Presently she turned on herself and began tearing off her clothes, and at last by biting got off her little jacket and taking it in her mouth stuffed it into a hole in the ice where he could not get it. Then she ran hither and thither a stark naked vixen, and without giving a glance to her poor husband who stood silently now upon the bank, with despair and terror settled in his mind. She let him stay there most of the afternoon till he was chilled through and through and worn out with watching her. At last he reflected how she had just stripped herself and how in the morning she struggled against being dressed, and he thought perhaps he was too strict with her and if he let her have her own way they could manage to be happy somehow together even if she did eat off the floor. So he called out to her then:
"Silvia, come now, be good, you shan't wear any more clothes if you don't want to, and you needn't sit at table neither, I promise. You shall do as you like in that, but you must give up one thing, and that is you must stay with me and not go out alone, for that is dangerous. If any dog came on you he would kill you."
Directly he had finished speaking she came to him joyously, began fawning on him and prancing round him so that in spite of his vexation with her, and being cold, he could not help stroking her.
"Oh, Silvia, are you not wilful and cunning? I see you glory in being so, but I shall not reproach you but shall stick to my side of the bargain, and you must stick to yours."

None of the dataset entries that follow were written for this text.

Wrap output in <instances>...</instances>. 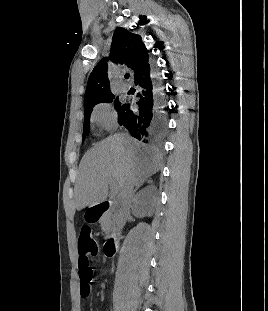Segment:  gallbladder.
I'll return each instance as SVG.
<instances>
[{
  "instance_id": "obj_1",
  "label": "gallbladder",
  "mask_w": 268,
  "mask_h": 311,
  "mask_svg": "<svg viewBox=\"0 0 268 311\" xmlns=\"http://www.w3.org/2000/svg\"><path fill=\"white\" fill-rule=\"evenodd\" d=\"M116 204H119V201H116Z\"/></svg>"
}]
</instances>
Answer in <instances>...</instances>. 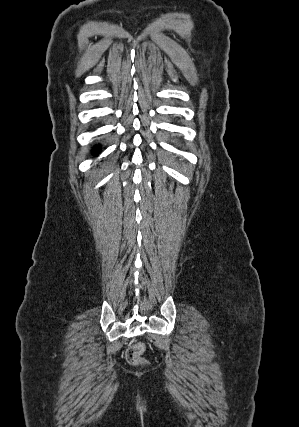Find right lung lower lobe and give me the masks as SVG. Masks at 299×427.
<instances>
[{"mask_svg":"<svg viewBox=\"0 0 299 427\" xmlns=\"http://www.w3.org/2000/svg\"><path fill=\"white\" fill-rule=\"evenodd\" d=\"M94 152H96V153H97V152H99L98 148H96V149L94 150Z\"/></svg>","mask_w":299,"mask_h":427,"instance_id":"98d812e1","label":"right lung lower lobe"}]
</instances>
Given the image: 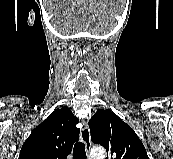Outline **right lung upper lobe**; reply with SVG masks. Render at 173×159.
<instances>
[{
    "label": "right lung upper lobe",
    "instance_id": "1",
    "mask_svg": "<svg viewBox=\"0 0 173 159\" xmlns=\"http://www.w3.org/2000/svg\"><path fill=\"white\" fill-rule=\"evenodd\" d=\"M78 122L67 106L56 109L33 129L18 159H66L79 139Z\"/></svg>",
    "mask_w": 173,
    "mask_h": 159
}]
</instances>
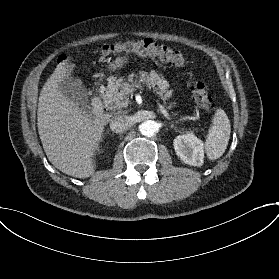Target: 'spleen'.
<instances>
[{"label": "spleen", "instance_id": "3e777b00", "mask_svg": "<svg viewBox=\"0 0 279 279\" xmlns=\"http://www.w3.org/2000/svg\"><path fill=\"white\" fill-rule=\"evenodd\" d=\"M230 123L223 109H217L205 142V152L209 160L219 159L225 152L230 139Z\"/></svg>", "mask_w": 279, "mask_h": 279}]
</instances>
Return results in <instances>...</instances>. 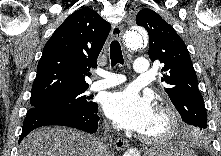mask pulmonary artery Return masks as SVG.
<instances>
[{
    "label": "pulmonary artery",
    "mask_w": 221,
    "mask_h": 156,
    "mask_svg": "<svg viewBox=\"0 0 221 156\" xmlns=\"http://www.w3.org/2000/svg\"><path fill=\"white\" fill-rule=\"evenodd\" d=\"M133 69L137 74H146L149 70L148 60L140 57L134 61ZM102 79L93 82L89 89L91 91H100L125 82V76L108 71H100L98 73Z\"/></svg>",
    "instance_id": "e3ab8cb5"
}]
</instances>
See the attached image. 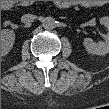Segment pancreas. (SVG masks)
I'll list each match as a JSON object with an SVG mask.
<instances>
[{"instance_id":"pancreas-1","label":"pancreas","mask_w":109,"mask_h":109,"mask_svg":"<svg viewBox=\"0 0 109 109\" xmlns=\"http://www.w3.org/2000/svg\"><path fill=\"white\" fill-rule=\"evenodd\" d=\"M21 5H29L31 4L30 2H20Z\"/></svg>"}]
</instances>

He built a big fire when he came back to the house and took a glass or two of spirits also, to warm himself up, for he was chilled to the very bone. Then, after they had dined, to cheer himself he took another glass, and then another, and so on till he was very merry, he thought. Then he would play with his vixen, she encouraging him with her pretty sportiveness. He got up to catch her then and finding himself unsteady on his legs, he went down on to all fours. The long and the short of it is that by drinking he drowned all his sorrow; and then would be a beast too like his wife, though she was one through no fault of her own, and could not help it. To what lengths he went then in that drunken humour I shall not offend my readers by relating, but shall only say that he was so drunk and sottish that he had a very imperfect recollection of what had passed when he woke the next morning. There is no exception to the rule that if a man drink heavily at night the next morning will show the other side to his nature. Thus with Mr. Tebrick, for as he had been beastly, merry and a very dare-devil the night before, so on his awakening was he ashamed, melancholic and a true penitent before his Creator. The first thing he did when he came to himself was to call out to God to forgive him for his sin, then he fell into earnest prayer and continued so for half-an-hour upon his knees. Then he got up and dressed but continued very melancholy for the whole of the morning. Being in this mood you may imagine it hurt him to see his wife running about naked, but he reflected it would be a bad reformation that began with breaking faith. He had made a bargain and he would stick to it, and so he let her be, though sorely against his will.
For the same reason, that is because he would stick to his side of the bargain, he did not require her to sit up at table, but gave her her breakfast on a dish in the corner, where to tell the truth she on her side ate it all up with great daintiness and propriety. Nor she did make any attempt to go out of doors that morning, but lay curled up in an armchair before the fire dozing. After lunch he took her out, and she never so much as offered to go near the ducks, but running before him led him on to take her a longer walk. This he consented to do very much to her joy and delight. He took her through the fields by the most unfrequented ways, being much alarmed lest they should be seen by anyone. But by good luck they walked above four miles across country and saw nobody. All the way his wife kept running on ahead of him, and then back to him to lick his hand and so on, and appeared delighted at taking exercise. And though they startled two or three rabbits and a hare in the course of their walk she never attempted to go after them, only giving them a look and then looking back to him, laughing at him as it were for his warning cry of "Puss! come in, no nonsense now!"
Just when they got home and were going into the porch they came face to face with an old woman. Mr. Tebrick stopped short in consternation and looked about for his vixen, but she had run forward without any shyness to greet her. Then he recognised the intruder, it was his wife's old nurse.
"What are you doing here, Mrs. Cork?" he asked her.
Mrs. Cork answered him in these words:
"Poor thing. Poor Miss Silvia! It is a shame to let her run about like a dog. It is a shame, and your own wife too. But whatever she looks like, you should trust her the same as ever. If you do she'll do her best to be a good wife to you, if you don't I shouldn't wonder if she did turn into a proper fox. I saw her, sir, before I left, and I've had no peace of mind. I couldn't sleep thinking of her. So I've come back to look after her, as I have done all her life, sir," and she stooped down and took Mrs. Tebrick by the paw.